According to the embodiment of the application, the mass part of the carbon black is 10-15 parts; typically, but not by way of limitation, the mass part of the carbon black may be, for example, any value in the range of 10 parts, 11 parts, 12 parts, 13 parts, 14 parts, 15 parts, and any two of these point values. Therefore, the phenomena of agglomeration, difficult dispersion, sinking and the like caused by the fact that the dispersion difficulty of the carbon black is increased in the manufacturing process of the printing ink due to the fact that the content of the carbon black is too high can be avoided, and the phenomena that the covering or the insulating property of the printing ink is reduced due to the fact that the content of the carbon black is too low can be avoided, so that the printing ink cannot meet the insulating property requirement or the appearance quality of a screen assembly is reduced.

According to the embodiment of the application, the mass part of the diluent is 20-40 parts; typically, but not by way of limitation, the mass parts of the diluent may be, for example, 20 parts, 22 parts, 25 parts, 28 parts, 30 parts, 32 parts, 35 parts, 38 parts, 40 parts, and any value in the range of any two of these point values. Therefore, the situation that the viscosity of the ink in the manufacturing process is too high due to too high or too low content of the diluent, so that the uniformity of dispersion of all components is poor and the cooperativity of the system is influenced can be avoided, and in addition, the process operation of printing the ink on the screen cover plate is not facilitated due to too high or too low content of the diluent.

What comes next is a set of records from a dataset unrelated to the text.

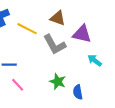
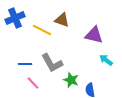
brown triangle: (58, 18) -> (62, 20), moved
gray L-shape: (55, 45) -> (52, 63), moved

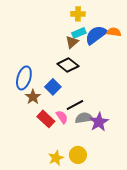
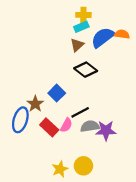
cyan rectangle: (79, 33) -> (81, 27), moved
black diamond: (68, 65) -> (86, 70), moved
blue ellipse: (24, 78) -> (20, 120), moved
pink semicircle: (62, 117) -> (66, 125), turned 64
purple star: (99, 122) -> (106, 131), turned 30

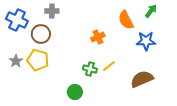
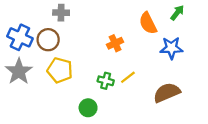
blue cross: (17, 20) -> (20, 37), moved
yellow pentagon: (38, 60) -> (60, 70), moved
gray star: (16, 61) -> (19, 71), size x1.6

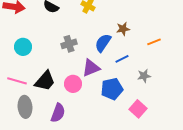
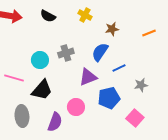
brown star: (123, 29) -> (112, 29), moved
orange line: (154, 42) -> (149, 33), moved
cyan circle: (23, 47) -> (40, 60), moved
pink line: (17, 81) -> (14, 78), moved
pink circle: (73, 84) -> (76, 107), moved

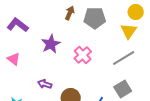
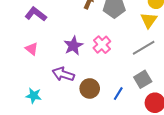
purple star: (51, 44) -> (73, 46), moved
purple arrow: (45, 84) -> (63, 74), size x1.5

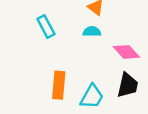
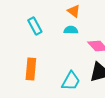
orange rectangle: (59, 85) -> (31, 69), moved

According to the embodiment of the application, the mass part of the leveling agent is 0.1-1 part; typically, but not by way of limitation, the mass part of the leveling agent may be, for example, 0.1 part, 0.2 part, 0.3 part, 0.4 part, 0.5 part, 0.6 part, 0.7 part, 0.8 part, 0.9 part, 1 part, and any value in the range of any two of these point values. The mass part of the defoaming agent is 0.1-1; typically, but not by way of limitation, the mass part of the defoaming agent may be, for example, 0.1 part, 0.2 part, 0.3 part, 0.4 part, 0.5 part, 0.6 part, 0.7 part, 0.8 part, 0.9 part, 1 part, and any value in the range of any two of these point values. Therefore, in the range of a proper defoaming agent, bubbles in the ink forming process can be reduced or foams can be prevented from being formed, and the process operation of printing the ink on the screen cover plate is facilitated; within the range of a proper leveling agent, the surface of the printing ink can be flat, smooth and uniform in the drying and film forming process, the surface tension of the printing ink is reduced, and the leveling property and uniformity of the printing ink are improved.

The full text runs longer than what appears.